Regular Expressions

Construction

Example

Remarks

r”<escaped regex syntax>”

r”\w+”

Match a word. Note the \\ to escape the \.

r”””<unescaped regex syntax>”””

r”””\w+”””

Match a word. No need to escape \ since inside triple quotes.

Syntax Regular expression constructs are:

Description

\w

Word

\W

Not a word.

\s

Space.

\S

Not a space.

\d

Digit.

\D

Not a digit.

\t

Tab.

.

Match any character.

<regex>*

Match any number of times.

<regex>?

Match or not.

<regex>+

Match any number of times but at least once.

<regex>{<n>}

Repeat n times.

^

Begin of line.

$

End of line.

[<x>-<y>]

Interval from x to y.

<regex> | <regex>

Or.

TRY_PARSE

Parses a string with a regular expression. Returns either a single element or a record of strings with the number of groups in the regular expression. If the regular expression fails to match, returns null.

Syntax:

PARSE(<string>, <regex>)

For example:

TRY_PARSE("ab cd", r"""(\w+).*""") // "ab"
TRY_PARSE("ab cd", r"""(\w+)\s+(\w+).*""") // ("ab", "cd"), equivalent to (_1: "ab", _2: "cd")

PARSE

Similar to TRY_PARSE but fail with a runtime error if the regular expression fails to match.

Syntax:

PARSE(<string>, <regex>)

PARSE AS

PARSE AS parsers a collection of strings.

Syntax:

Description

<strings> PARSE AS <regex>

Save as NULL ON FAIL.

<strings> PARSE AS <regex> NULL ON FAIL

Sets the value to null for those strings that fail to match the regular expression.

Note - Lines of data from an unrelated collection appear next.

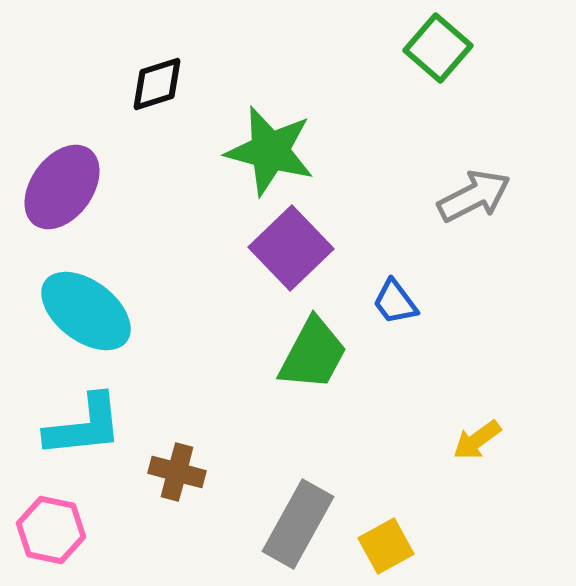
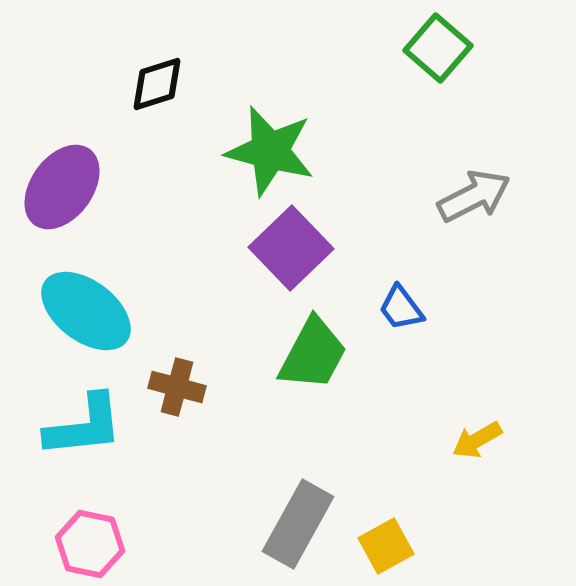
blue trapezoid: moved 6 px right, 6 px down
yellow arrow: rotated 6 degrees clockwise
brown cross: moved 85 px up
pink hexagon: moved 39 px right, 14 px down
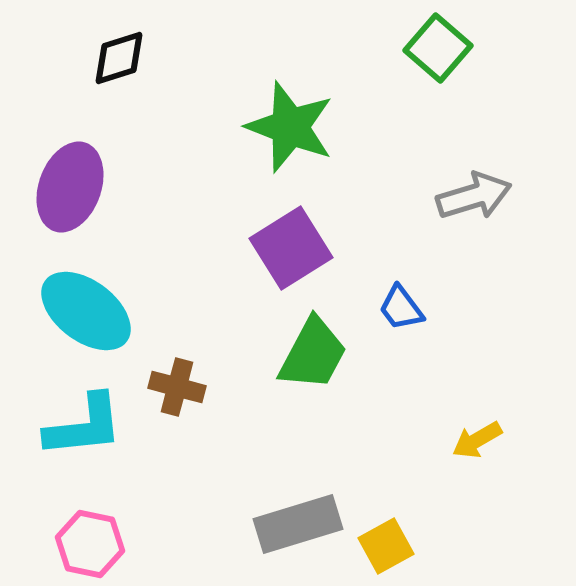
black diamond: moved 38 px left, 26 px up
green star: moved 20 px right, 24 px up; rotated 6 degrees clockwise
purple ellipse: moved 8 px right; rotated 16 degrees counterclockwise
gray arrow: rotated 10 degrees clockwise
purple square: rotated 12 degrees clockwise
gray rectangle: rotated 44 degrees clockwise
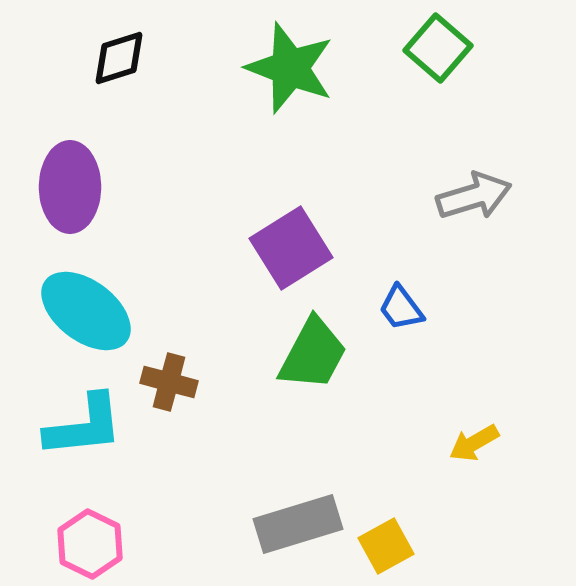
green star: moved 59 px up
purple ellipse: rotated 20 degrees counterclockwise
brown cross: moved 8 px left, 5 px up
yellow arrow: moved 3 px left, 3 px down
pink hexagon: rotated 14 degrees clockwise
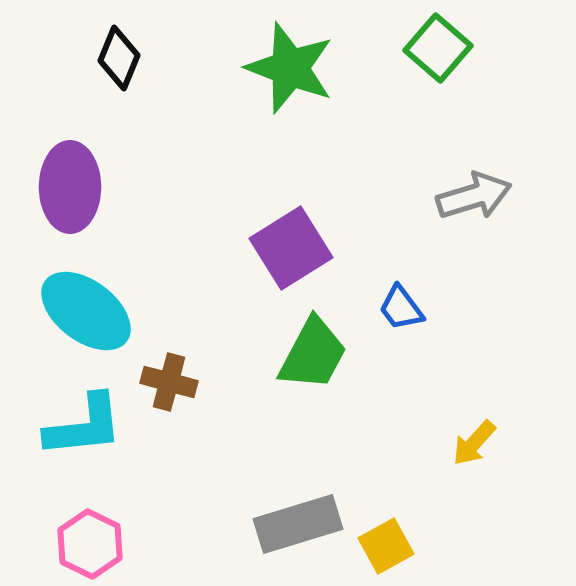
black diamond: rotated 50 degrees counterclockwise
yellow arrow: rotated 18 degrees counterclockwise
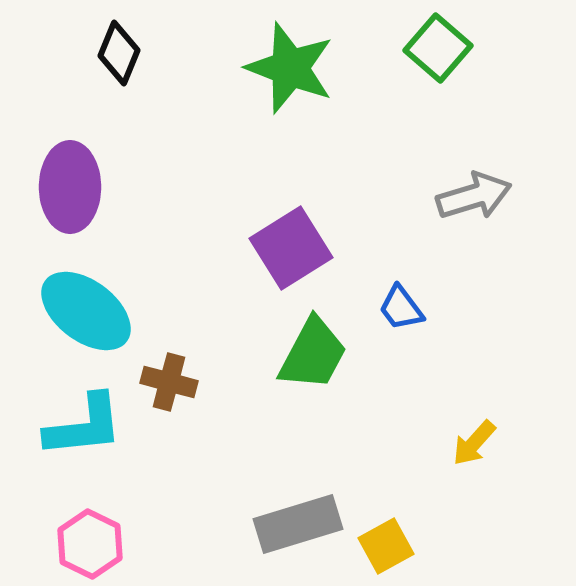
black diamond: moved 5 px up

<strings> PARSE AS <regex> SKIP ON FAIL

Skips those strings that fail to match the regular expression.

<strings> PARSE AS <regex> ERROR ON FAIL

Fails with runtime error if any string fails to match the regular expression.

<strings> PARSE AS <regex> <exp> ON FAIL

Replaces the value by <exp> for those strings that fail to match the regular expression.

For example:

["one word", "two words"] PARSE AS r"""(\w+).*""" \\ [("one"), ("two")]

Note

PARSE AS and INTO are often used together as in:

SELECT *
FROM text_file PARSE AS r"""(\w+)\s+(\d+)"""
INTO (first: _1, second: CAST(_2 AS int))

This parses a text_file into an unnamed record with two elements, which is then converted into a named record with field second of type int.